Revoke organization-wide sharing: This action removes any kind of organization-wide sharing links and access.
Revoke specific domains: This action removes access for users matching the specified domain profile. On clicking this option, the UI prompts you to enter the domain profile name. Click Proceed.
Note
If you do not have a domain profile defined, click Manage Domain Profiles to create a new domain profile.
Cloud Apps | Change Owner to Specific User | Restrict Access to Owner | Restrict Access to Internal Collaborators | Restrict access to Specific Domains and Internal Collaborators | Revoke Organization-wide Sharing | Revoke Specific Domains |
|---|---|---|---|---|---|---|
Atlassian Confluence | - | - | - | - | - | - |
Atlassian Jira | - | - | - | - | - | - |
Citrix ShareFile | - | - | - | - | - | - |
GitHub | - | - | - | - | - | - |
Google Drive** | Yes | Yes | Yes | Yes | Yes | Yes |
Microsoft 365 OneDrive (GCC High) | - | - | - | - | - | - |
Microsoft 365 OneDrive (Commercial)* | - | Yes | Yes | Yes | Yes | Yes |
Microsoft 365 SharePoint (GCC High) | - | - | - | - | - | - |
Microsoft 365 SharePoint (Commercial)* | - | Yes | Yes | Yes | Yes | Yes |
Microsoft 365 Teams (GCC High) | - | - | - | - | - | - |
Microsoft 365 Yammer | - | - | - | - | - | - |
Okta | - | - | - | - | - | - |
Workday | Yes*** | Yes | Yes | Yes | Yes | Yes |
Zendesk | - | - | - | - | - | - |
Zoom | - | - | - | - | - | - |
*In Microsoft 365 OneDrive & SharePoint, files can inherit sharing links from a parent folder. Such sharing links cannot be deleted or trimmed at the file level, but must be deleted at the folder where they originate. For a given file, when executing remediation actions (either manually from the Inventory page or through policies), the Next Generation API Data Protection automatically deletes inherited sharing links at the parent folder level, if deemed necessary, in order to remove file access from a user in violation of a policy.

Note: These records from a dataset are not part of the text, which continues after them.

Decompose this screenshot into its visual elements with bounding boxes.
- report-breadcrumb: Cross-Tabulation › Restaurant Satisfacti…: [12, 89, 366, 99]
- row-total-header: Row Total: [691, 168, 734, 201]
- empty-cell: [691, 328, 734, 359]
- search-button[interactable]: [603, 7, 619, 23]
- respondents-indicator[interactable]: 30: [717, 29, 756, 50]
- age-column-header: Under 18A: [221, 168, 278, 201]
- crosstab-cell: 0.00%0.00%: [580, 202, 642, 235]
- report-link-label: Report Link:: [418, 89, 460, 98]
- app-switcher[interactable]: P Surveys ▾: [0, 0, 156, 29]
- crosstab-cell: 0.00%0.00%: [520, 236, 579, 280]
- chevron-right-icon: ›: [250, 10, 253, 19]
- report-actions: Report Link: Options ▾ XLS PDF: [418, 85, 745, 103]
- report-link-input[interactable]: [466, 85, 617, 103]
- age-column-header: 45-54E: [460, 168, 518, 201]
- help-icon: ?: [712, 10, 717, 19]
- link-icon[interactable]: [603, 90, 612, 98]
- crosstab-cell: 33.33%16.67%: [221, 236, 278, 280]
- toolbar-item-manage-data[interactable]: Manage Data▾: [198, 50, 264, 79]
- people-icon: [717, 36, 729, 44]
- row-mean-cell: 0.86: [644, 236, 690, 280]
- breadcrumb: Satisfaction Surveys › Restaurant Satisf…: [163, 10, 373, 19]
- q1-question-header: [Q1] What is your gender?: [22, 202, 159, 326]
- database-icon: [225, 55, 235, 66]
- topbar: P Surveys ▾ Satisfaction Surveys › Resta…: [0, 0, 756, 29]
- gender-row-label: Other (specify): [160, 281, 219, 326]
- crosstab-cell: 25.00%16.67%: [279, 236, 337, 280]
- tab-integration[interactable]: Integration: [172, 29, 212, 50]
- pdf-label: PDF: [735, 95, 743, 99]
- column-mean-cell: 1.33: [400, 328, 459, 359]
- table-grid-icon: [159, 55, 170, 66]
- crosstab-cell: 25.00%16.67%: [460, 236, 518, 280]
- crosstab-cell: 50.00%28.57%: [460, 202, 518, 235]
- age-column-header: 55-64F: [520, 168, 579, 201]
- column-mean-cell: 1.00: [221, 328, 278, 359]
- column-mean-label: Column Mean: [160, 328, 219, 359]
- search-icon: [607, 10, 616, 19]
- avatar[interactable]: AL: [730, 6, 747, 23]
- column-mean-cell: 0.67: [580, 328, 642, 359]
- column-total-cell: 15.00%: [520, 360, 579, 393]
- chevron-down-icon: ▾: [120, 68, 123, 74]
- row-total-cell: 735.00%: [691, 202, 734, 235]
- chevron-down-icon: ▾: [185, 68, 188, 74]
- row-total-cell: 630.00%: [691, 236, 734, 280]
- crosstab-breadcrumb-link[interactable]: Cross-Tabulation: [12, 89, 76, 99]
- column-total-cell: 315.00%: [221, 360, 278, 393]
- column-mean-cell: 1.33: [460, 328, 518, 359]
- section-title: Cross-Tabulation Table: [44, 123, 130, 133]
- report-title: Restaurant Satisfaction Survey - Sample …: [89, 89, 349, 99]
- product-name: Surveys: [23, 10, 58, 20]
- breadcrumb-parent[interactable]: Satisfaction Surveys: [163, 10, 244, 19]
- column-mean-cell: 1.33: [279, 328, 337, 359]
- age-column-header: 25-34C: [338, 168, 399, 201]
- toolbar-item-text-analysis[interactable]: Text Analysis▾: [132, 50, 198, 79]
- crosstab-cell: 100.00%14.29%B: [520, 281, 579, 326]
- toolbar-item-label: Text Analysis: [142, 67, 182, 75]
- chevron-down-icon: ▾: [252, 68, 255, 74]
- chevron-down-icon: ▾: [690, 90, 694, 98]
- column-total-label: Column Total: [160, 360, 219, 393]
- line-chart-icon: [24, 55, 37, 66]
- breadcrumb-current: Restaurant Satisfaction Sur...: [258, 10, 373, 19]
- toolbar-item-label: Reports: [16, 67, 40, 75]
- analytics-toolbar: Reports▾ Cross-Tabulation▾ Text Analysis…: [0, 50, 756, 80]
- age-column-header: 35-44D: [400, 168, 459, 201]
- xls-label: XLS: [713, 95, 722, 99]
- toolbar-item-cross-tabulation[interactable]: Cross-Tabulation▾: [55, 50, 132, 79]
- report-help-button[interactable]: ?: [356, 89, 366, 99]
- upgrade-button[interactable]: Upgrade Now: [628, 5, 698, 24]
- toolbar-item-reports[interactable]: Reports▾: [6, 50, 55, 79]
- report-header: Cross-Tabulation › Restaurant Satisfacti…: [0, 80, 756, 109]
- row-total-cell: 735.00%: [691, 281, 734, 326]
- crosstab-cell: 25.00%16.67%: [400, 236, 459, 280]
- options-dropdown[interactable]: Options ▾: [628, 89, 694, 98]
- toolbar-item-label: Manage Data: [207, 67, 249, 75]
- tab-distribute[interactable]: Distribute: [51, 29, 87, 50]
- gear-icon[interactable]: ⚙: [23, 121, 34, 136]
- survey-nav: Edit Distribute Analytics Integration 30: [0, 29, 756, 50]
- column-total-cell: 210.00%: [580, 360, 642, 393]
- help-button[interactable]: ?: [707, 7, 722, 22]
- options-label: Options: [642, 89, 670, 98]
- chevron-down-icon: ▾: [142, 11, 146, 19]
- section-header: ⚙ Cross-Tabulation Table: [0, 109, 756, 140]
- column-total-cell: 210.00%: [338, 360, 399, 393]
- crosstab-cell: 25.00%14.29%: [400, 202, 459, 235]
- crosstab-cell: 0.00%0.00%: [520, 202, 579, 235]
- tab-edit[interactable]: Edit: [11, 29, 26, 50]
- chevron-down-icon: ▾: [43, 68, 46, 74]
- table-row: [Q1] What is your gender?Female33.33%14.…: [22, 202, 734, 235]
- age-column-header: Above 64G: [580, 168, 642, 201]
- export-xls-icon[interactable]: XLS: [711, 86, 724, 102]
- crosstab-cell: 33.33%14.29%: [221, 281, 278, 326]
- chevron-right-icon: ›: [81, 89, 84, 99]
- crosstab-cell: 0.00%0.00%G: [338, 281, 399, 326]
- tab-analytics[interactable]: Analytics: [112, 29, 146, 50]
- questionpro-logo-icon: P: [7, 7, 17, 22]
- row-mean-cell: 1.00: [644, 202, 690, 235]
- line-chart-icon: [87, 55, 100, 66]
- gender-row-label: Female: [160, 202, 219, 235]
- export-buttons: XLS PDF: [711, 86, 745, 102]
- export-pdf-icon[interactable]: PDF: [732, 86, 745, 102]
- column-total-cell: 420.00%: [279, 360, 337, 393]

**Important points to note on Google Drive:
Change owner to a specific user - Since there is no owner in Google shared drive, Netskope cannot change owner on files or folders in a shared drive. This action applies to My Drive only.

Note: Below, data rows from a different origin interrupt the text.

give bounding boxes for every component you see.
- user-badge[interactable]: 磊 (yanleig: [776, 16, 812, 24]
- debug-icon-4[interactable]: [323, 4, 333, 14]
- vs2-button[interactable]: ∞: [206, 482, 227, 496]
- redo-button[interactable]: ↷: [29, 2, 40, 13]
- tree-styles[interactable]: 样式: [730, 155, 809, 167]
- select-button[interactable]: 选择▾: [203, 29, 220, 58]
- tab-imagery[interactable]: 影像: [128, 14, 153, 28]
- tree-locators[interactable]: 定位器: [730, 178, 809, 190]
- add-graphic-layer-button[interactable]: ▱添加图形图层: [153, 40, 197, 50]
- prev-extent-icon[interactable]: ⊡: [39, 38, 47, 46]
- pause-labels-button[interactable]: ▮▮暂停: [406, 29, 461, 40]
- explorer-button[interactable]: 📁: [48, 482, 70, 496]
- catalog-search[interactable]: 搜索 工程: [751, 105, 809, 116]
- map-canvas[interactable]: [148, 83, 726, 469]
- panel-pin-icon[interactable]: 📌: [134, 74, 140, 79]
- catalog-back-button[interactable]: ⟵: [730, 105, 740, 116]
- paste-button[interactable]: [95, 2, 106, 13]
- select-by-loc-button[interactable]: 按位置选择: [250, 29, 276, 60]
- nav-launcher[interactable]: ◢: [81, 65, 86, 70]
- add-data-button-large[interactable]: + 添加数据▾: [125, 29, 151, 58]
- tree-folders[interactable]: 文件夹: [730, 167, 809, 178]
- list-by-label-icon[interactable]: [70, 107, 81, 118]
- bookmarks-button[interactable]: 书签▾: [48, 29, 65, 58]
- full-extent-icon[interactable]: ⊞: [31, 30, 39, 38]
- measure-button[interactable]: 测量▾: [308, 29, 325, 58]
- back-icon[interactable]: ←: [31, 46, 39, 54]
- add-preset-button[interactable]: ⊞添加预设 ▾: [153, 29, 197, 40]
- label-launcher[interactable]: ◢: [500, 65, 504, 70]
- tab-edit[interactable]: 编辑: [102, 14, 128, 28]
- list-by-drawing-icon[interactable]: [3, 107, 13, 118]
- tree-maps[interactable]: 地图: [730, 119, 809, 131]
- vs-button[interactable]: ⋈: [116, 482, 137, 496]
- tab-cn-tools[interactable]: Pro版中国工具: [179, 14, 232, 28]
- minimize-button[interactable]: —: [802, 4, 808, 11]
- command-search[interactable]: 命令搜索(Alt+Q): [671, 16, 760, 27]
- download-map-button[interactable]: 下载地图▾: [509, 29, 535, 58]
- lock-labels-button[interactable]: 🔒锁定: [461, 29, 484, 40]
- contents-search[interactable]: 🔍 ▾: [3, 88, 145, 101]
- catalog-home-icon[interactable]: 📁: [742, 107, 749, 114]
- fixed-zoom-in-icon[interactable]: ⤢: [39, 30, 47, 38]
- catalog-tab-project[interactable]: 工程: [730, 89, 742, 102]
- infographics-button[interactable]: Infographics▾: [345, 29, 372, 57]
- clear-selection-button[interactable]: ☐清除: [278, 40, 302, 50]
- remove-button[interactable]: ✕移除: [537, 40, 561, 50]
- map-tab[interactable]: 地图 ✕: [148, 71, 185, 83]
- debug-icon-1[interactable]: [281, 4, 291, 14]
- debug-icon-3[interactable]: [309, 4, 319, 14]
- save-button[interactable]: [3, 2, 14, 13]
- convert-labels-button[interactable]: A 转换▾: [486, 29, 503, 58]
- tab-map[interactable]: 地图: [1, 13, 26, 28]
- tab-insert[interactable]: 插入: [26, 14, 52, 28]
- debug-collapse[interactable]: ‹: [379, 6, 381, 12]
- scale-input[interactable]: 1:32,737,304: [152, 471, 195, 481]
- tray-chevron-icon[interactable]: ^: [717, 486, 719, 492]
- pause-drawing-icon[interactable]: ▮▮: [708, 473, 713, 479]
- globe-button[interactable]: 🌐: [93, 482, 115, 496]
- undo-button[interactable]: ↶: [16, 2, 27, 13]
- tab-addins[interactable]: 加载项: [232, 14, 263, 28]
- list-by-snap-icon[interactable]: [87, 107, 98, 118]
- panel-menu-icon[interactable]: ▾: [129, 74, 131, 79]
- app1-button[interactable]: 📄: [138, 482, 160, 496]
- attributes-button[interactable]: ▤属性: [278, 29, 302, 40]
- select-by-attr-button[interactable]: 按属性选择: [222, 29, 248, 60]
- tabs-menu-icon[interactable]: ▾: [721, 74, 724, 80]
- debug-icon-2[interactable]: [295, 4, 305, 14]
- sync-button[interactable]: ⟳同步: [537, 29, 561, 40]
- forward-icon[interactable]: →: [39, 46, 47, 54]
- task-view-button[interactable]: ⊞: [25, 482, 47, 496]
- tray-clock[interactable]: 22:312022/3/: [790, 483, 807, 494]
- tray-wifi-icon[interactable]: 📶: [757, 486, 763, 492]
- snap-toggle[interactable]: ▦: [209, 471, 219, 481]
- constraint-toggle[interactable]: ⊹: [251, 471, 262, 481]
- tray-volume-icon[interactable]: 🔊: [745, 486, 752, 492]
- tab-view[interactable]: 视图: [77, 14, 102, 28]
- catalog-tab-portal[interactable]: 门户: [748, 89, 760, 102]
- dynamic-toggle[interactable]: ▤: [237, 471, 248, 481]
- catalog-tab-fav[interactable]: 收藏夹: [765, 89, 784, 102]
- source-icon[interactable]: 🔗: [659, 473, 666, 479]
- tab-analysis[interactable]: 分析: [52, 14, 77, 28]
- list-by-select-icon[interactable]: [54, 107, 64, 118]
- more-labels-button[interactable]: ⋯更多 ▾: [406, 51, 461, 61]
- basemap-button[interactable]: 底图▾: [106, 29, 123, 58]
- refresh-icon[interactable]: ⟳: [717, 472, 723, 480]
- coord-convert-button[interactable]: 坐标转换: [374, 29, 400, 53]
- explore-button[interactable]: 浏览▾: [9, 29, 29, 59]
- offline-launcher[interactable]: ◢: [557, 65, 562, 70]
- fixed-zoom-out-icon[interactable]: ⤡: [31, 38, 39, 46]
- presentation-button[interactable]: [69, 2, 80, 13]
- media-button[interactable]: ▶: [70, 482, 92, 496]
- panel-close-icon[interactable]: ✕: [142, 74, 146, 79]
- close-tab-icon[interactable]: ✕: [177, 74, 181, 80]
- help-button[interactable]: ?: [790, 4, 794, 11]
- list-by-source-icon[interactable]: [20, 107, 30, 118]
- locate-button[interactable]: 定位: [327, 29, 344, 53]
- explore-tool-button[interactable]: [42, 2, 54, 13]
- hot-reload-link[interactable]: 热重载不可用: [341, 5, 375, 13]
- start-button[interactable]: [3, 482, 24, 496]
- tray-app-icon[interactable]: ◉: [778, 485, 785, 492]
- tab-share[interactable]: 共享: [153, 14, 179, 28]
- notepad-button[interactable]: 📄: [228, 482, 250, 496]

Restrict access to owner - Since there is no owner in Google shared drive, Netskope cannot restrict access to owner on files or folders in a shared drive. This action applies to My Drive only.
Restrict access for inherited permission - Netskope does not delete inherited permissions from files or folders in a shared drive, as removing these inherited permissions would also remove them from any files or folders that have those permissions. Therefore, Netskope retains inherited permissions and does not remove them.
Policy action for files and folders in a shared drive - Netskope only applies policy actions to files or folders in a shared drive if there is a user with a Manager/Content Manager/Writer role on the shared drive. Netskope impersonates that user to carry out the policy action. If there are no permissions granted to any user with these roles on the shared drive, Netskope will not perform the policy action, even if there is a policy hit.
***Workday automatically restricts the access to the new owner only. The others including the previous owner will no longer have access to the file.